Now, where to start on the dynamics between Aideen and Maebh!? Maebh is Aideen’s love interest and a complicated one at that. She has extremely similar traits to Aideen, which can either bring two people together or allow them to clash. Like Aideen, Maebh is a stubborn young woman, but in the most admirable of ways – she has her beliefs and her morals, never letting anybody sway her mind elsewhere, in order to “fit in”. This may have made her unlikeable towards the other students, however, sticking to what you believe is so important and quite frankly, trying to be in with the crowd is highly overrated! Another lovely addition to Aideen’s new friendship group was Kavi. My gosh, was he absolutely adorable! You knew a chapter was going to be great when he made an appearance, he literally is like when someone walks in to a room, everything and everyone lights up! The friendship between Aideen, Maebh and Kavi was so unexpected, yet so unbelievably precious, to the point I felt emotional sometimes during their bonding. I especially loved the scene where they all hid away in a bathtub during a house party; it was extremely raw and vulnerable, allowing the readers in to a deeper understanding of each one of them and also witnessing their connection grow stronger.

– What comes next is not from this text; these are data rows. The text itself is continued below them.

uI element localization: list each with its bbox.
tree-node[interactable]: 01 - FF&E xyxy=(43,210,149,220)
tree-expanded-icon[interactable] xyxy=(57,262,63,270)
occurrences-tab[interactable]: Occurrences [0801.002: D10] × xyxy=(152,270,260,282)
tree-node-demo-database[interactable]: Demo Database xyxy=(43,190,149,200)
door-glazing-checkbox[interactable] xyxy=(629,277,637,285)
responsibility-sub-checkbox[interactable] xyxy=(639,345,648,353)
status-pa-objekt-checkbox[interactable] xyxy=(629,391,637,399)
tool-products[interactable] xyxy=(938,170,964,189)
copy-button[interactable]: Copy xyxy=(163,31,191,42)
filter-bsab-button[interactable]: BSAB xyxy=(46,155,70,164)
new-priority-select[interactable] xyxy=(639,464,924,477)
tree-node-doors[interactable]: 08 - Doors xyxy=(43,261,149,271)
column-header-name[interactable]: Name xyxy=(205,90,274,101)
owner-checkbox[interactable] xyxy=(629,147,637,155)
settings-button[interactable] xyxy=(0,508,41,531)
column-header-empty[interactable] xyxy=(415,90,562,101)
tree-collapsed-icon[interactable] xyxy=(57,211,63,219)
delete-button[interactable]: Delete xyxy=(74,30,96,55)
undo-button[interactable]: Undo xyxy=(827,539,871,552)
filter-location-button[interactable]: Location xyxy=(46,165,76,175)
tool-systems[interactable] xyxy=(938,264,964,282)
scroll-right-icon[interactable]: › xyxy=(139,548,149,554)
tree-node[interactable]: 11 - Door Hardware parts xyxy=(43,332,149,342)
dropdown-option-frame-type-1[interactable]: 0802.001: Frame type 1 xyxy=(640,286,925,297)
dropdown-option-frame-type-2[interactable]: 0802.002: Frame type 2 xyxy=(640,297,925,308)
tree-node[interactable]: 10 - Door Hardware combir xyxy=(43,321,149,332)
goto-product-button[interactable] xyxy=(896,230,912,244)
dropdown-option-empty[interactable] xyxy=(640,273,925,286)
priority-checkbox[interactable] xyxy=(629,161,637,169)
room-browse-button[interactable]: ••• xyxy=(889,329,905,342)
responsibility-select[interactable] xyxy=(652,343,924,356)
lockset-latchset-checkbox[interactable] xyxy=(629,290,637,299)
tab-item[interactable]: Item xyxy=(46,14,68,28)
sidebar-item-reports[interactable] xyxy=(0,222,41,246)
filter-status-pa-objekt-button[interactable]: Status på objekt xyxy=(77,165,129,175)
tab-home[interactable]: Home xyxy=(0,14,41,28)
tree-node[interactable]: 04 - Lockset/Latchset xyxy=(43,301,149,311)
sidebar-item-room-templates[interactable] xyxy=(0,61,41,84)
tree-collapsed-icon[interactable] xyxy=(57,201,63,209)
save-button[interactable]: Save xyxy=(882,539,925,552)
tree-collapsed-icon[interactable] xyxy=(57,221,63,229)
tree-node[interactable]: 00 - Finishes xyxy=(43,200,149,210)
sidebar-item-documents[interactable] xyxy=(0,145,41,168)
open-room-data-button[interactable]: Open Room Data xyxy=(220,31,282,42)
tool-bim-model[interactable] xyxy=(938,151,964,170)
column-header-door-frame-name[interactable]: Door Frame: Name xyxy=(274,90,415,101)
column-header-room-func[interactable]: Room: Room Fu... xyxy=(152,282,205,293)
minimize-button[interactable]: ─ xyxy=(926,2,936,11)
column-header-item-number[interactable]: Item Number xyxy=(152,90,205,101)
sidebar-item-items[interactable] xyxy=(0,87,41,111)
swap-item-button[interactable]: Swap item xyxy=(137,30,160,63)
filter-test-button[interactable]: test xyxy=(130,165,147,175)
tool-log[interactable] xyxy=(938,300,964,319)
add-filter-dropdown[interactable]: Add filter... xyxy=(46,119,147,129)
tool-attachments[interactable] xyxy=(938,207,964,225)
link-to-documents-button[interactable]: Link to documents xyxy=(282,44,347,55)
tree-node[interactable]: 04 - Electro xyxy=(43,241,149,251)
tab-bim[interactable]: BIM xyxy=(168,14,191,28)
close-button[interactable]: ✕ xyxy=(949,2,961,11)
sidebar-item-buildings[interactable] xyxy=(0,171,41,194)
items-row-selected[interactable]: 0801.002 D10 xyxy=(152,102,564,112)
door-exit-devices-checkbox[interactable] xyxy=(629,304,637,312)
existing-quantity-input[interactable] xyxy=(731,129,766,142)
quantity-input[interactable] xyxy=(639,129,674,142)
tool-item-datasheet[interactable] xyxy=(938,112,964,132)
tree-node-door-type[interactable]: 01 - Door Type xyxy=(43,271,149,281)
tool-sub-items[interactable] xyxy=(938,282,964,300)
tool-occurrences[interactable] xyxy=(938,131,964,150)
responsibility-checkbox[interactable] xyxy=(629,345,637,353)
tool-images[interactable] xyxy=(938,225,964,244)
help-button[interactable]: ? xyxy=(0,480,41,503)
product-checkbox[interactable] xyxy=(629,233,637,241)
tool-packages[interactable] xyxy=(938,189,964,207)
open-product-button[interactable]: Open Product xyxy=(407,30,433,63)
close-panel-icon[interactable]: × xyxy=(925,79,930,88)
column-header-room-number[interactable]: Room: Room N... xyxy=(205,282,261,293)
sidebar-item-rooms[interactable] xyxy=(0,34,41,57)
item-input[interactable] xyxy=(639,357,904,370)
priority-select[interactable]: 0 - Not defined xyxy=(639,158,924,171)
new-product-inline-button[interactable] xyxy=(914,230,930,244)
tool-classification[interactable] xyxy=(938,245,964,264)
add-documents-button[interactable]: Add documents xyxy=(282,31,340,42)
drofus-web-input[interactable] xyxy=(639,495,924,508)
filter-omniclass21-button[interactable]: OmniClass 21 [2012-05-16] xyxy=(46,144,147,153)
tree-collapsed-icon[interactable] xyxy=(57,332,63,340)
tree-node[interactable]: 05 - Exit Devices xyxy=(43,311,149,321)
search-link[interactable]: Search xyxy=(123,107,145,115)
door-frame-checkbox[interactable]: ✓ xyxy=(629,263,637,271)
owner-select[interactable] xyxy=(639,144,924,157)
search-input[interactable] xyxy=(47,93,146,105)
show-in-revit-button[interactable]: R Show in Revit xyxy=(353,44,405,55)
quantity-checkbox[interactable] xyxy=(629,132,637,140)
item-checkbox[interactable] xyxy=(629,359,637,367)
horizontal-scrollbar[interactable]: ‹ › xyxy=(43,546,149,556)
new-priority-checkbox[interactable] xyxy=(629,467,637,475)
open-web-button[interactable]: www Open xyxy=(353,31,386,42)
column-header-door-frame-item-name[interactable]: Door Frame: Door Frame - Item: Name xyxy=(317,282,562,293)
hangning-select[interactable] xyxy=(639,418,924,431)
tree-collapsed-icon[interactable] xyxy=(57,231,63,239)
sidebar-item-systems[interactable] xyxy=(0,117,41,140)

Not My Problem is an absolutely delightful book, in which we are opened up to a world full of authentic and vulnerable characters, in which, despite Aideen’s talents at fixing problems, displays that not everything can be fixed immediately and most of the time, it can take a long journey to get to where you want to be. It explores complex relationships between friends and family, allowing many readers to be able to relate to multiple characters and feel seen. Whilst there are scenes that are harder to read than others, Ciara balances those out perfectly with humour, romance and a light at the end of the tunnel. The lesbian representation was lovely throughout and the conversations/scenes around sexuality were enjoyable. I loved this book so much and Aideen is a character who has found a small place in my heart forever. I just know that she is going to be so important to a lot of young adults around the world and it warms my heart just thinking about the ways she is going to change many people’s lives.